Sirva esta anécdota para reflexionar un poco sobre el estudio de nuestra Historia. Y lo digo porque sé que algunos de nuestros jóvenes intelectuales dicen que ya están cansados de oír hablar de la Revolución de Octubre, por ejemplo. Comprendo su molestia y creo entender hacia dónde se dirigen sus críticas. Sin embargo, en este caso no estoy de acuerdo con sus opiniones.
Es un hecho que mientras estuvieron vivos, algunos de los protagonistas de la Revolución de Octubre se hicieron notar en el ámbito intelectual de nuestro país, a veces de manera quizás un poco exagerada. Asimismo, esta gesta se ha exaltado durante décadas y se han mostrado sus aciertos, minimizando y a veces hasta ocultando sus desaciertos. Sin embargo, hoy que trato de verlo de manera desapasionada y objetiva, para mí sigue siendo una verdad que en medio de todos los errores que se cometieron, de las injusticias, que también las hubo, de las exclusiones y discriminaciones (recuerdo en este sentido el testimonio de Cardoza y Aragón que expresó cómo el país lo “expulsó minuciosamente”), esos diez años fueron los más dignos de nuestra Historia.
Y sobre esa dignidad, sobre esa certeza de saber que como sociedad en un tiempo no tan lejano pudimos ser y fuimos mejores, estoy convencida que vale la pena hablar, insistir, reiterar hasta el cansancio. Sobre todo entre esa juventud que mira con desaliento y total falta de esperanza su entorno, y ve con un anhelo casi desenfrenado la posibilidad de irse de Guatemala y no volver jamás.
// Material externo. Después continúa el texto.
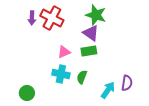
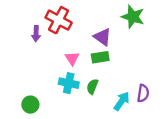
green star: (96, 15) -> (133, 17), moved
purple arrow: (32, 18) -> (36, 34), moved
pink triangle: (64, 52) -> (72, 58), turned -40

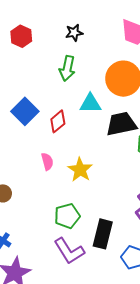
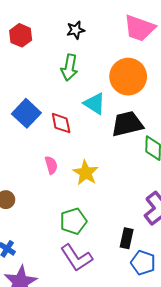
cyan triangle: (90, 104) -> (95, 103), turned 35
red diamond: (58, 121) -> (61, 123), turned -60
black rectangle: (103, 234) -> (127, 238), moved, size x0.7

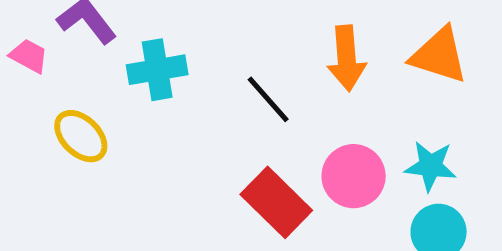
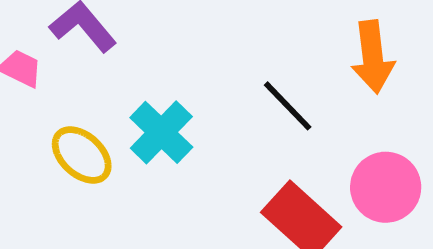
cyan cross: (157, 70) -> (161, 132), moved, turned -34

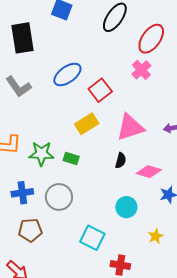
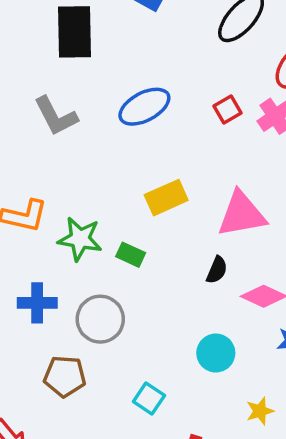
red square: (100, 90) -> (227, 109), moved, size x0.7
brown pentagon: (30, 230) -> (65, 376), moved
cyan square: (92, 238) -> (149, 399), size x0.7

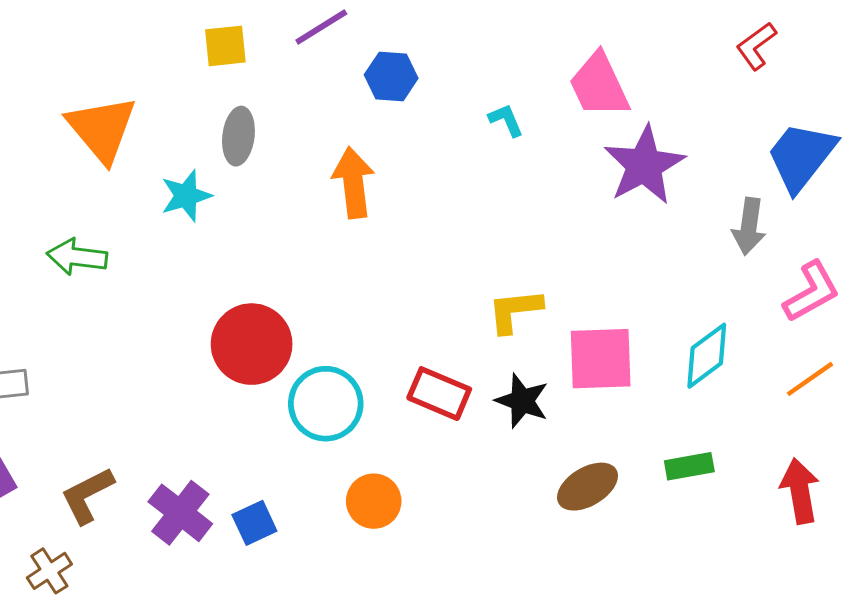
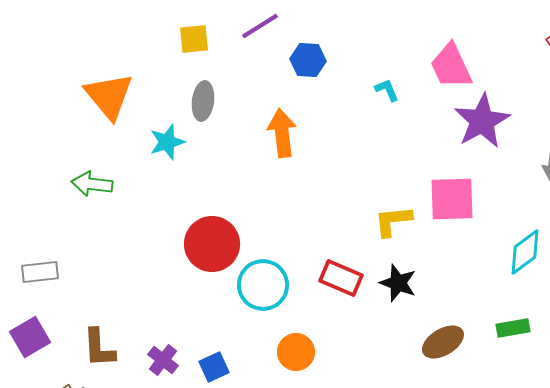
pink square: (601, 359) -> (452, 199), moved
brown L-shape: (87, 495) -> (99, 348), turned -66
purple cross: (180, 513) -> (163, 360), size x0.7

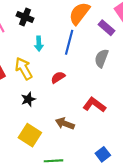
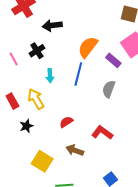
black cross: (25, 17) -> (37, 51), turned 35
red semicircle: (58, 77) -> (66, 122), moved
black star: (28, 99) -> (26, 126), moved

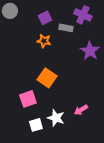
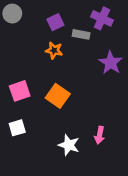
pink square: (28, 99) -> (20, 91), moved
pink arrow: (81, 110) -> (100, 135), turned -48
white square: (36, 125) -> (17, 128), moved

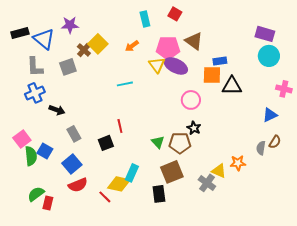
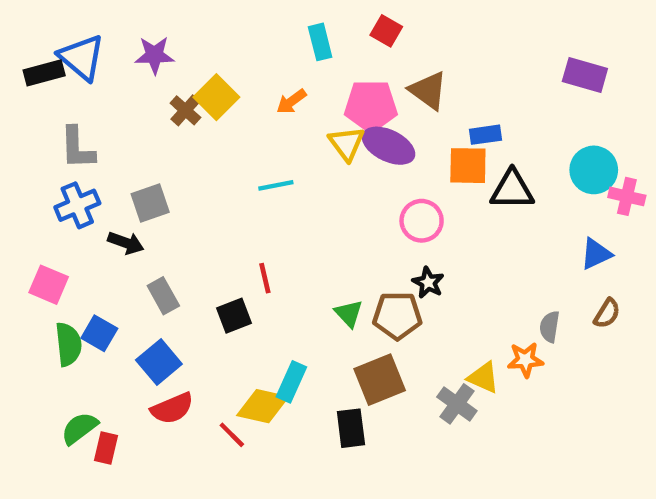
blue triangle: (44, 39) -> (82, 57), moved
cyan circle: (269, 56) -> (594, 170), moved
gray square: (68, 67) -> (150, 203), moved
pink square: (22, 139) -> (49, 285), moved, turned -30
gray semicircle: (261, 148) -> (550, 327), moved

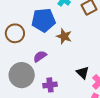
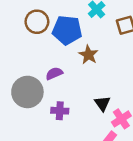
brown circle: (15, 33) -> (37, 22), moved

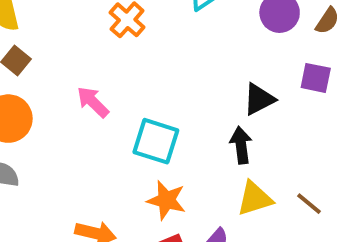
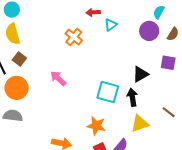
cyan square: (156, 141) -> (108, 92), moved
brown line: (309, 204) -> (169, 112), moved

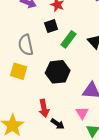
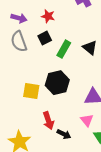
gray semicircle: (26, 45) -> (19, 41), moved
yellow square: (19, 71) -> (31, 91), moved

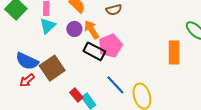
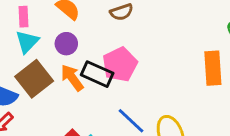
orange arrow: (92, 30) -> (72, 78), moved
brown square: (52, 68) -> (34, 79), moved

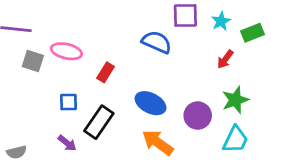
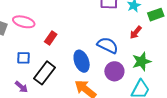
blue semicircle: (157, 42) -> (108, 45), moved
blue ellipse: (151, 103) -> (82, 61), turned 40

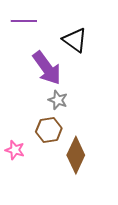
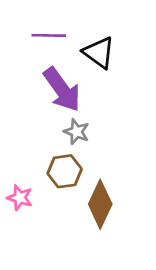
purple line: (24, 21) -> (49, 35), moved

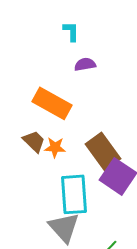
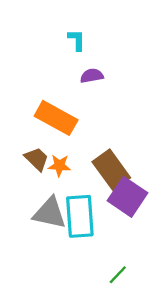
gray triangle: (64, 227) -> (50, 213), moved, turned -36

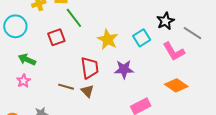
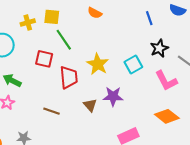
red square: (56, 37) -> (44, 59), turned 30
red trapezoid: (90, 68) -> (69, 77), moved
brown triangle: (87, 91) -> (90, 105), moved

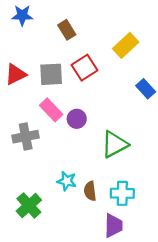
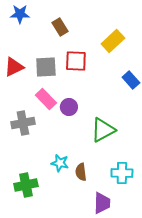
red square: (84, 68) -> (76, 61), turned 35
cyan cross: (122, 193) -> (122, 173), moved
green cross: (29, 205) -> (26, 185), turned 30

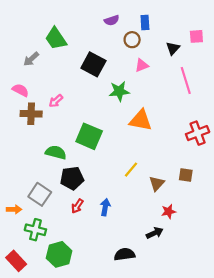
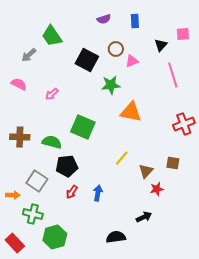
brown circle: (132, 40) -> (116, 49), moved
brown cross: (31, 114) -> (20, 137), moved
red star: (169, 211) -> (157, 189), moved

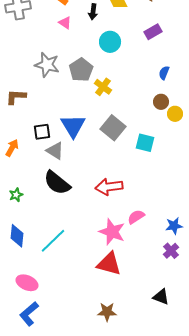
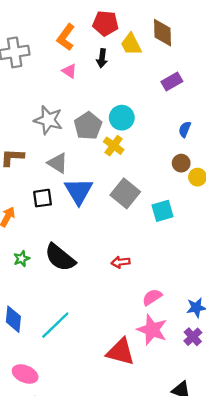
cyan circle: (110, 42) -> (122, 118), moved
cyan square: (145, 143) -> (163, 211), turned -30
gray triangle: (55, 151) -> (58, 163), moved
red arrow: (109, 187) -> (121, 262), size x0.6
green star: (16, 195) -> (22, 259), moved
pink star: (112, 232) -> (152, 330), moved

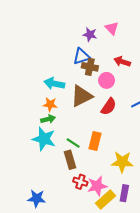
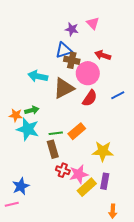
pink circle: (107, 80) -> (88, 73), size x1.5
orange star: (50, 104) -> (16, 115), moved
orange rectangle: (95, 141) -> (77, 131), turned 36
green line: (73, 143) -> (56, 133), turned -40
blue star: (37, 198) -> (21, 186), turned -30

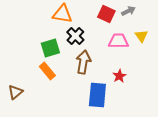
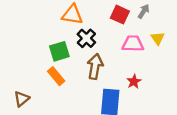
gray arrow: (128, 11) -> (144, 11), turned -32

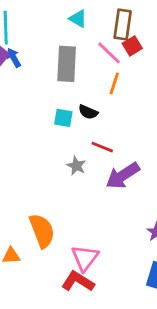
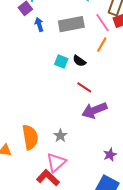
blue arrow: (14, 58) -> (39, 25), moved
gray rectangle: (67, 64) -> (71, 24), turned 65
gray star: (76, 166) -> (60, 136), moved

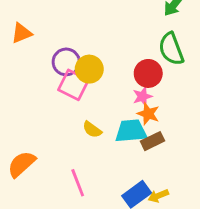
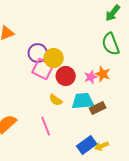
red circle: (148, 73) -> (66, 76), moved
orange star: (148, 114) -> (103, 74), moved
pink line: (78, 183) -> (46, 126), moved

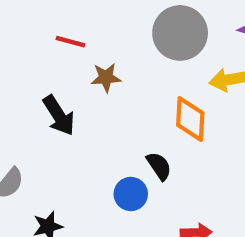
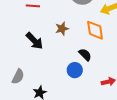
brown star: (106, 78) -> (62, 29), moved

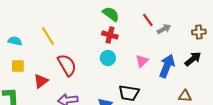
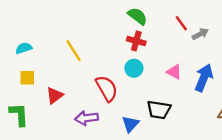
yellow line: (48, 36) -> (73, 50), moved
cyan semicircle: (15, 41) -> (24, 48), turned -32
pink triangle: (142, 61) -> (174, 72), turned -48
red semicircle: (67, 65) -> (107, 88), moved

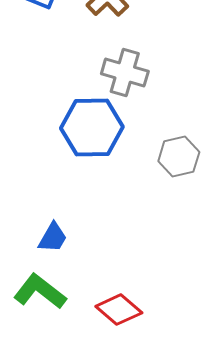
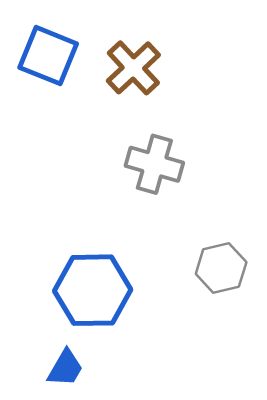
blue hexagon: (92, 128) -> (93, 290), moved

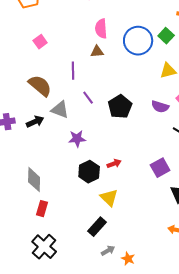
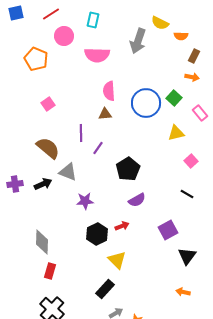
purple line: (88, 98) -> (98, 148), moved, turned 72
purple semicircle: (160, 107) -> (137, 200), moved, turned -48

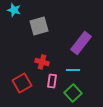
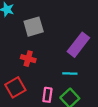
red cross: (42, 62) -> (28, 59), moved
pink rectangle: (52, 81) -> (47, 95), moved

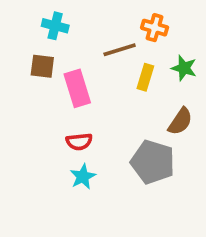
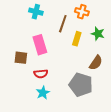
cyan cross: (55, 26) -> (36, 12), moved
brown line: (120, 50) -> (63, 24), turned -54
brown square: (42, 66) -> (21, 58), moved

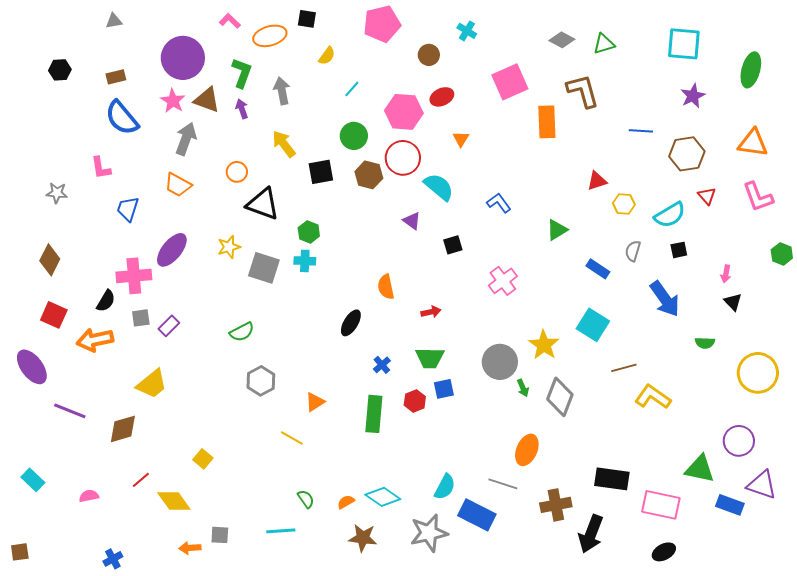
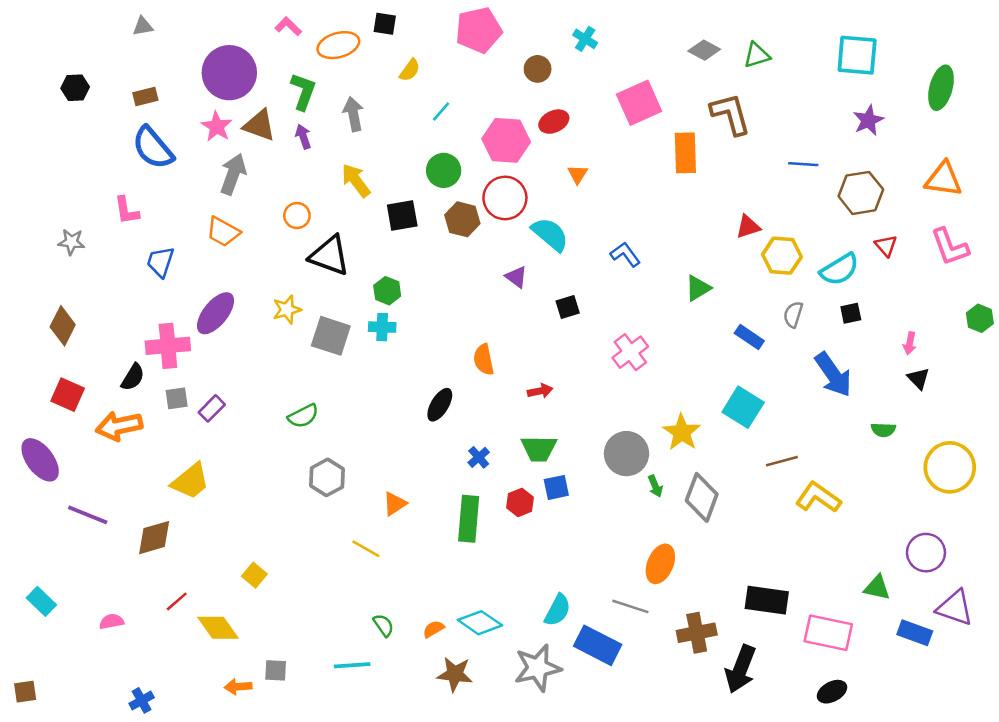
yellow hexagon: (624, 204) -> (782, 256), size x1.4
green triangle: (700, 469) -> (877, 588), size x0.7

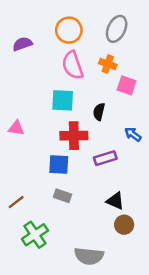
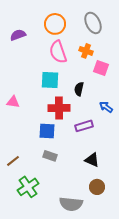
gray ellipse: (117, 29) -> (93, 23), turned -50
brown circle: (124, 225) -> (97, 187), moved

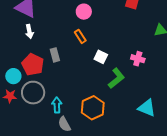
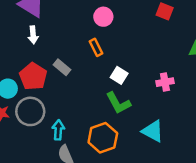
gray rectangle: (55, 55) -> (62, 67), turned -40
pink cross: (138, 59) -> (165, 82), turned -32
green L-shape: (116, 78) -> (118, 103), moved, turned 95
cyan triangle: (147, 108) -> (153, 131), moved

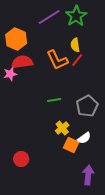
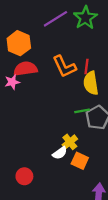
yellow semicircle: (75, 45) -> (91, 83), moved, size x1.5
red line: (77, 60) -> (86, 66), turned -32
green line: (54, 100) -> (82, 111), moved
white semicircle: (84, 138) -> (60, 153), moved

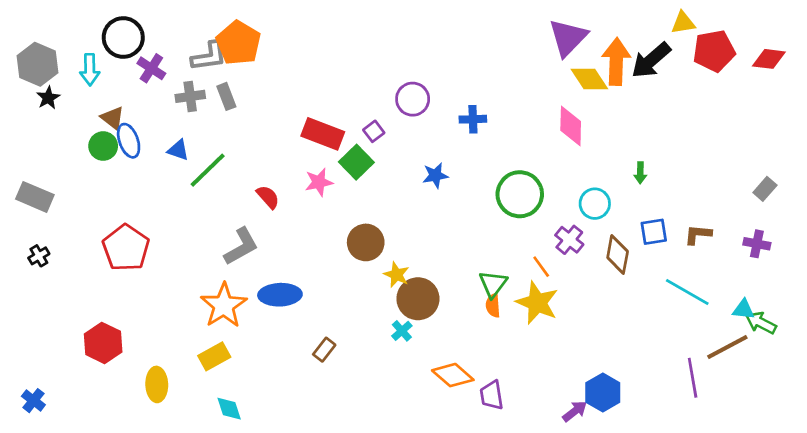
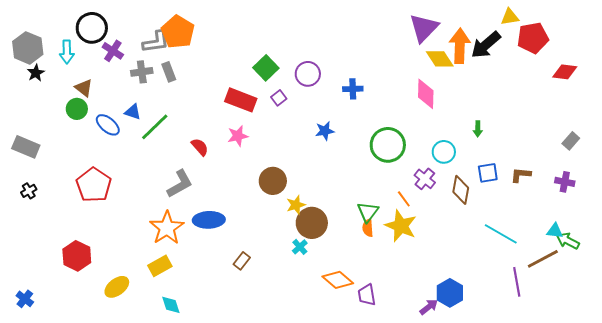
red diamond: (769, 59) -> (565, 72), moved
blue ellipse: (129, 141) -> (108, 125), moved, turned -30
green square: (356, 162) -> (266, 68), moved
yellow star: (397, 275) -> (296, 205), turned 30
cyan line: (687, 292) -> (501, 234), moved
yellow ellipse: (157, 384) -> (117, 287), turned 55

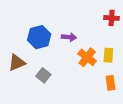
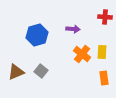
purple arrow: (69, 37) -> (73, 29), moved
brown triangle: (17, 63) -> (16, 72), moved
Surge entonces, considero, la necesidad de cuestionarnos de nuevo sobre temas tan generales como si, ¿debemos o no estudiar Historia? ¿Sirve para algo? Aunque las respuestas caigan por su propio peso, para algunos todavía no queda claro, pues creen que no es útil ni efectivo. No obstante, me pregunto, ¿de qué otra manera -si no es a través del estudio de nuestro pasado- un joven puede comprender por qué “estamos como estamos”? ¿De qué otra forma puede aprender a amar su patria, a las personas que la habitan, si no es por medio de la comprensión de su situación, de sus luchas, de sus triunfos y fracasos? ¿De qué otra manera puede aprenderse a no cometer una y otra vez los mismos errores? Personalmente estoy convencida que sólo a través del estudio de saber quiénes fuimos, quiénes somos, quiénes podríamos llegar a ser. Aun cuando estas preguntas y sus respuestas suenen como si estuviese descubriendo el agua azucarada.
Y sí, lo reconozco, a riesgo de parecer anticuada o fuera de lugar, si pudiera elegir entre una sociedad que carece de memoria histórica como la nuestra y otra que exaltara su historia con excesos, me quedaría con esta última. Reconozco también que me gustaría que mi sociedad fuera más luchadora, más esperanzada, más pujante, más cuestionadora, más beligerante. De esto también estoy convencida, sólo podremos empezar a lograrlo cuando el estudio de nuestra Historia sea efectivo y constante.